The challenge is to pick “The One Thing” that has the potential for the greatest across the board impact, and that is where initial effort needs to focus. Which thing is the thread that if pulled will impact all the other threads that make up the organizational tapestry? Where do you concentrate? As you begin to think this through you rapidly come to the realization that picking “The One Thing” does not necessarily lead to any less work or effort to be expended in responding to survey results, it leads to a more focused, a more concentrated effort. In order to successfully accomplish “The One Thing” it is very likely that multiple other things need to be addressed as subtasks as well.

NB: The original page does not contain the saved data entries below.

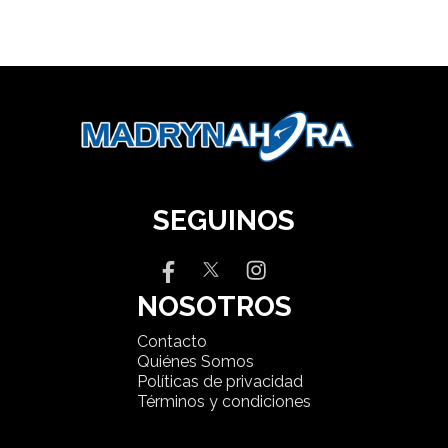
SEGUINOS
NOSOTROS
Contacto
Quiénes Somos
Políticas de privacidad
Términos y condiciones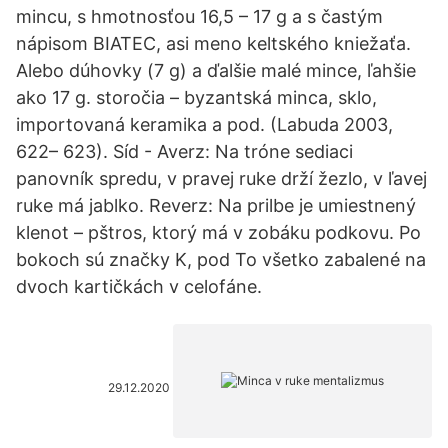
mincu, s hmotnosťou 16,5 – 17 g a s častým
nápisom BIATEC, asi meno keltského kniežaťa.
Alebo dúhovky (7 g) a ďalšie malé mince, ľahšie
ako 17 g. storočia – byzantská minca, sklo,
importovaná keramika a pod. (Labuda 2003,
622– 623). Síd - Averz: Na tróne sediaci
panovník spredu, v pravej ruke drží žezlo, v ľavej
ruke má jablko. Reverz: Na prilbe je umiestnený
klenot – pštros, ktorý má v zobáku podkovu. Po
bokoch sú značky K, pod To všetko zabalené na
dvoch kartičkách v celofáne.
29.12.2020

Should an organization pick one standard thing, driven from the top so that everyone is working the same issue or should local managers pick the one that is critical to them at their level? I believe that Sr. Managers should pick “The One Thing” that is critical at their level and they should champion it. They should be held responsible for getting it done and for driving it through the organization. Other managers within the organization should be picking their one thing, which is in support of the top level one thing, within their control, if the organization is to have a concentrated effort in responding to the survey results and actually make a difference on an identified critical dimension. I believe that there are some nuances that will come into play here depending on where an organization resides across the board on some issues, but in general that is the concept.
“The One Thing” can be scary. It is much easier to pick a whole host of issues, knowing that if you do a bit of everything you will likely touch on the ones that are really important to your organization, but you will touch on them in a lukewarm, less focused way. If you are looking for maximal organizational improvement impact “The One Thing”, while likely the most challenging, has the most potential to deliver.